Le tensioni commerciali tra le due superpotenze continuano a mantenere alta l'incertezza, nonostante alcuni segnali di distensione. Il 6 giugno, Reuters ha riportato che la Cina aveva concesso licenze di esportazione per materiali delle terre rare ad alcune aziende statunitensi. Successivamente, il presidente Trump ha annunciato che il leader cinese Xi Jinping stava revocando le restrizioni imposte.
Tuttavia, questa apparente risoluzione della crisi immediata non elimina i rischi strutturali sottostanti. Le divergenze tra Washington e Pechino rimangono profonde su questioni cruciali come il futuro di Taiwan e l'accesso ai mercati globali per i veicoli elettrici cinesi. Sebbene entrambe le parti sembrino voler evitare un'escalation eccessiva a causa delle pressioni interne, la volatilità geopolitica rende ogni tregua potenzialmente temporanea.
La crisi ha accelerato la ricerca di alternative strategiche da parte dell'industria automobilistica occidentale. L'Inflation Reduction Act americano rappresenta un tentativo ambizioso di costruire una catena di approvvigionamento domestica per batterie e tecnologie dell'energia pulita, riducendo la dipendenza da fornitori potenzialmente ostili. In questa direzione si muovono anche case automobilistiche come General Motors e Ford, che stanno investendo massicciamente nelle batterie LMR (lithium manganese rich), una tecnologia che riduce significativamente la dipendenza da materiali rari provenienti dalla Cina.

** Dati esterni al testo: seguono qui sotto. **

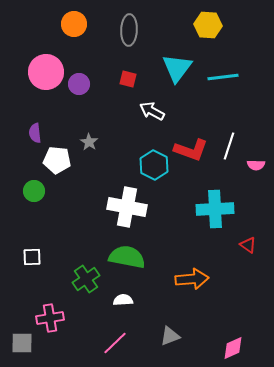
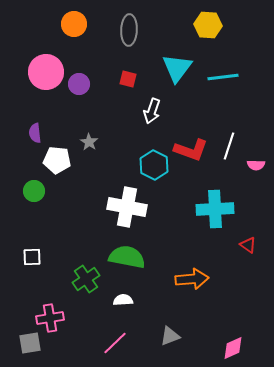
white arrow: rotated 100 degrees counterclockwise
gray square: moved 8 px right; rotated 10 degrees counterclockwise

Parallelamente, alcune aziende stanno esplorando soluzioni tecnologiche completamente innovative. Rivian, attraverso le parole del suo CEO RJ Scaringe in un'intervista a Bloomberg, ha annunciato di stare sviluppando motori che non utilizzano affatto materiali delle terre rare. Altre case automobilistiche stanno seguendo percorsi simili, concentrandosi su motori privi di magneti permanenti per ridurre la loro esposizione ai rischi geopolitici.
L'episodio attuale ha messo in luce una vulnerabilità sistemica che va ben oltre il settore automobilistico, toccando numerose industrie strategiche. In un mondo dove le guerre commerciali possono iniziare e finire secondo logiche imprevedibili, la dipendenza da avversari geopolitici rappresenta un rischio inaccettabile per la sicurezza economica nazionale. La lezione della pandemia COVID-19, quando le interruzioni della catena di approvvigionamento si sono manifestate lentamente prima di esplodere simultaneamente ovunque, si ripete oggi con dinamiche geopolitiche ancora più complesse e potenzialmente durature.